Are you familiar with the uncanny valley?

screenshot of character from Dead Rising

No, not that uncanny valley. Well, on second thought, yes, that uncanny valley.

In 1978, the Japanese roboticist Masahiro Mori noticed something interesting: The more humanlike his robots became, the more people were attracted to them, but only up to a point. If an android become too realistic and lifelike, suddenly people were repelled and disgusted.

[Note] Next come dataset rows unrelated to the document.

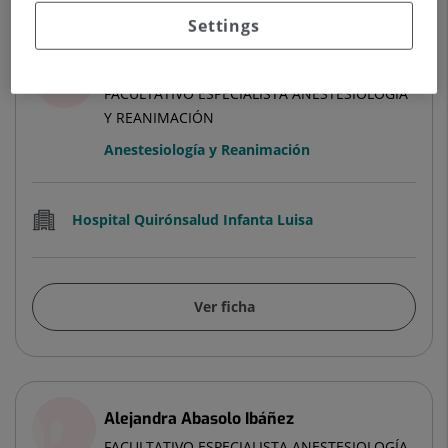
Settings
Alba Violeta Gándara Carrasco
FACULTATIVO ESPECIALISTA ANESTESIOLOGÍA
Y REANIMACIÓN
Anestesiología y Reanimación
Hospital Quirónsalud Infanta Luisa
Ver ficha
Alejandra Abasolo Ibáñez
FACULTATIVO ESPECIALISTA ANESTESIOLOGÍA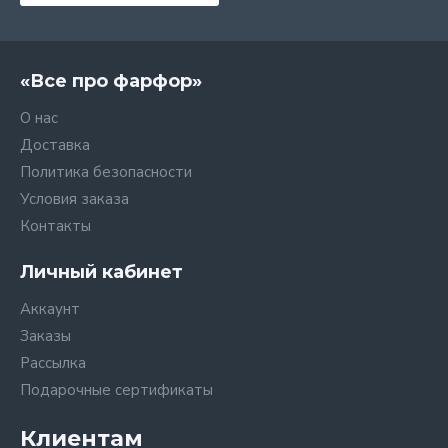
«Все про фарфор»
О нас
Доставка
Политика безопасности
Условия заказа
Контакты
Личный кабинет
Аккаунт
Заказы
Рассылка
Подарочные сертификаты
Клиентам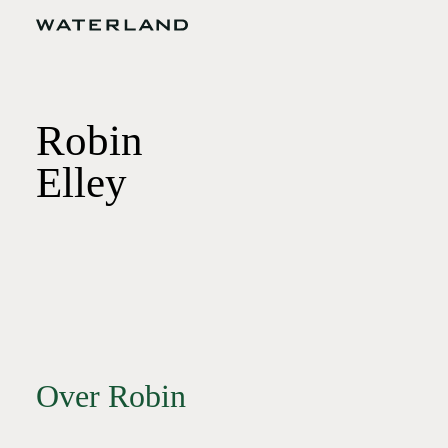
Robin
Elley
Over Robin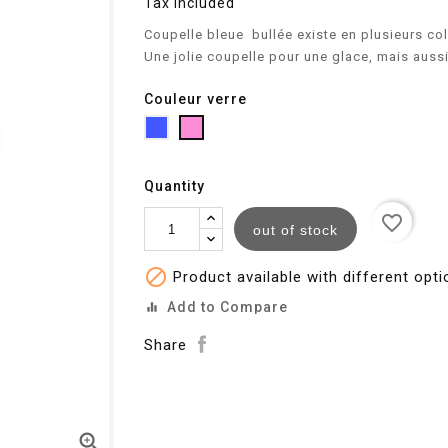
Tax included
Coupelle bleue bullée existe en plusieurs col
Une jolie coupelle pour une glace, mais aussi
Couleur verre
Bleu
Rose
transparent
transparent
Quantity
favorite_border
out of stock

Product available with different opt
Add to Compare
equalizer
Share
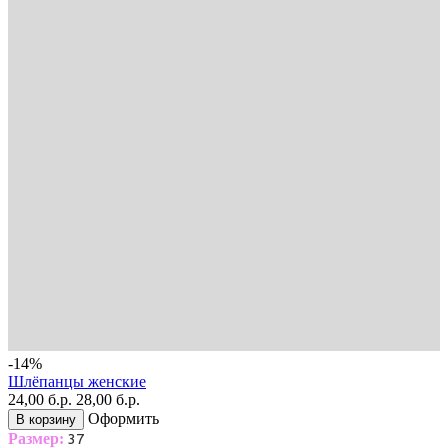
-14%
Шлёпанцы женские
24,00 б.р.
28,00 б.р.
Оформить
В корзину
Размер:
37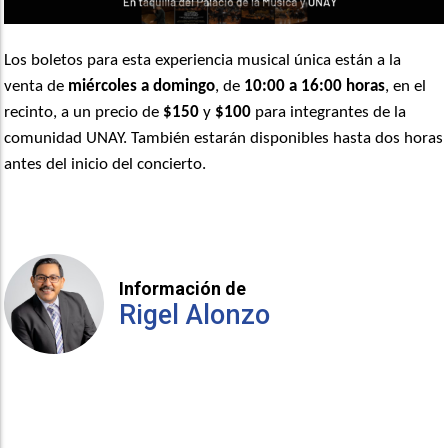
Los boletos para esta experiencia musical
ú
nica est
á
n a la
venta de
miércoles a domingo
, de
10:00 a 16:00 horas
, en el
recinto, a un precio de
$150
y
$100
para integrantes de la
comunidad UNAY. También estar
á
n disponibles hasta dos horas
antes del inicio del concierto.
Información de
Rigel Alonzo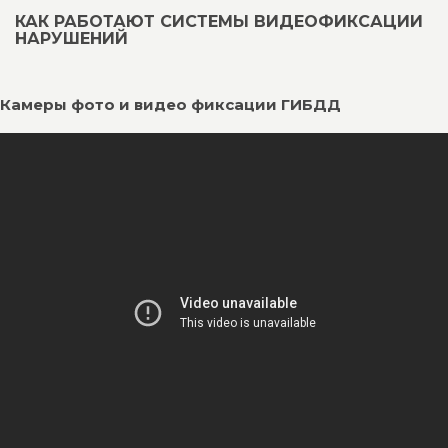
КАК РАБОТАЮТ СИСТЕМЫ ВИДЕОФИКСАЦИИ
НАРУШЕНИЙ
Камеры фото и видео фиксации ГИБДД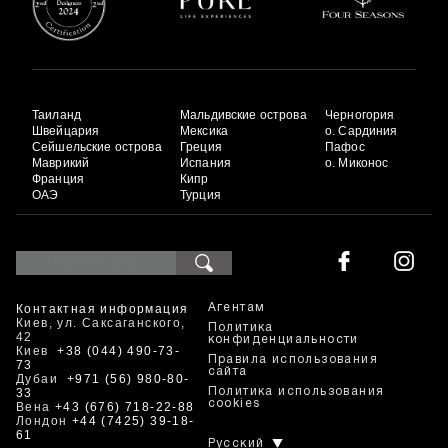
Таиланд
Мальдивские острова
Черногория
Швейцария
Мексика
о. Сардиния
Сейшельские острова
Греция
Пафос
Маврикий
Испания
о. Миконос
Франция
Кипр
ОАЭ
Турция
Контактная информация
Агентам
Киев, ул. Саксаганского,
Политика
42
конфиденциальности
Киев
+38 (044) 490-73-
Правила использования
73
сайта
Дубаи
+971 (56) 980-80-
33
Политика использования
cookies
Вена
+43 (676) 718-22-88
Лондон
+44 (7425) 39-18-
61
Русский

The problem, Mori realized, is in the nature of how we identify with robots. When an android, such as R2-D2 or C-3PO, barely looks human, we cut it a lot of slack. It seems cute. We don't care that it's only 50 percent humanlike. But when a robot becomes 99 percent lifelike-- so close that it's almost real-- we focus on the missing 1 percent. We notice the slightly slack skin, the absence of a truly human glitter in the eyes. The once-cute robot now looks like an animated corpse. Our warm feelings, which had been rising the more vivid the robot became, abruptly plunge downward. Mori called this plunge "the Uncanny Valley," the paradoxical point at which a simulation of life becomes so good it's bad.

This phenomenon has also been noted in cartoons.

McCloud's book Understanding Comics was the first place I ran into a concept which is a sort of corollary to the Uncanny Valley. Call it Lake Empathy: If a character is very simple, more iconic than realistic, it's much easier for people to pour themselves into it -- to view it not as a third party, but instead as a personal avatar.

For example, you probably see more of yourself in the character to the left than in the characters to the right.

Uncanny valley in cartoon form

The seminal Understanding Comics was where I first encountered this concept, too. It's a sort of digital Zeno's Paradox. The more accurate your digital representation of a person, the more visible the subtle imperfections become. This is why computer generated people in recent movies like Polar Express feel even more unnatural than the highly abstract people in 1995's Toy Story. (The current state of the art, at least by some accounts, is The Emily Project. You be the judge.)

But does the uncanny valley effect apply to software user interfaces, too? Bill Higgins thinks it does.

The problem is that our minds have a model of how humans should behave and the pseudo-humans, whether robotic or computer-generated images, don't quite fit this model, producing a sense of unease - in other words, we know that something's not right - even if we can't precisely articulate what's wrong.

There's a lesson here for software designers, and one that I've talked about recently -- we must ensure that we design our applications to remain consistent with the environment in which our software runs. In more concrete terms: a Windows application should look and feel like a Windows application, a Mac application should look and feel like a Mac application, and a web application should look and feel like a web application.

Bill extends this to web applications: a web app that apes the conventions of a desktop application is attempting to cross the uncanny valley of user interface design. This is a bad idea for all the same reasons; the tiny flaws and imperfections of the simulation will be grossly magnified for users. Consider the Zimbra web-based email that Bill refers to.

zimbra email

It's pretty obvious that their inspiration was Microsoft Outlook, a desktop application.

outlook email

In my experience, shoehorning desktop conventions into web applications rarely ends well. I was never able to articulate exactly why, but the uncanny valley theory goes a long way towards explaining it:

If you're considering or actively building Ajax/RIA applications, you should consider the Uncanny Valley of user interface design. When you build a "desktop in the web browser"-style application, you're violating users' unwritten expectations of how a web application should look and behave. This choice may have significant negative impact on learnability, pleasantness of use, and adoption.

As I've mentioned before, one of the great strengths of web applications is that they aren't bound by the crusty old conventions of desktop applications. They're free to do things differently -- and hopefully better. Web applications should play to their strengths, instead of attempting to clone desktop applications.

If you end up anywhere near the uncanny valley of user interface, that sense of unease you feel is perfectly normal. You're clearly in the wrong place.